Segment Open
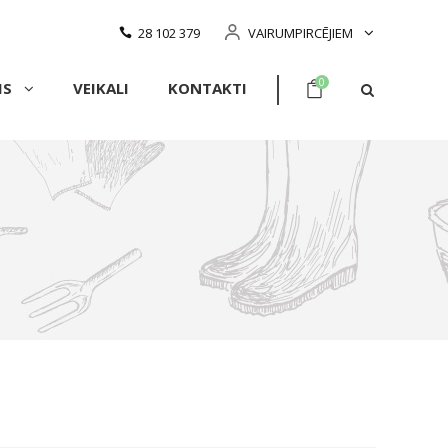
28 102 379
VAIRUMPIRCĒJIEM
0
MS
VEIKALI
KONTAKTI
Segment Closed
__Aim of the task__. Every record above should be set down exactly, with the pictures left out.

__Answer section__.
28 102 379
VAIRUMPIRCĒJIEM
0
MS
VEIKALI
KONTAKTI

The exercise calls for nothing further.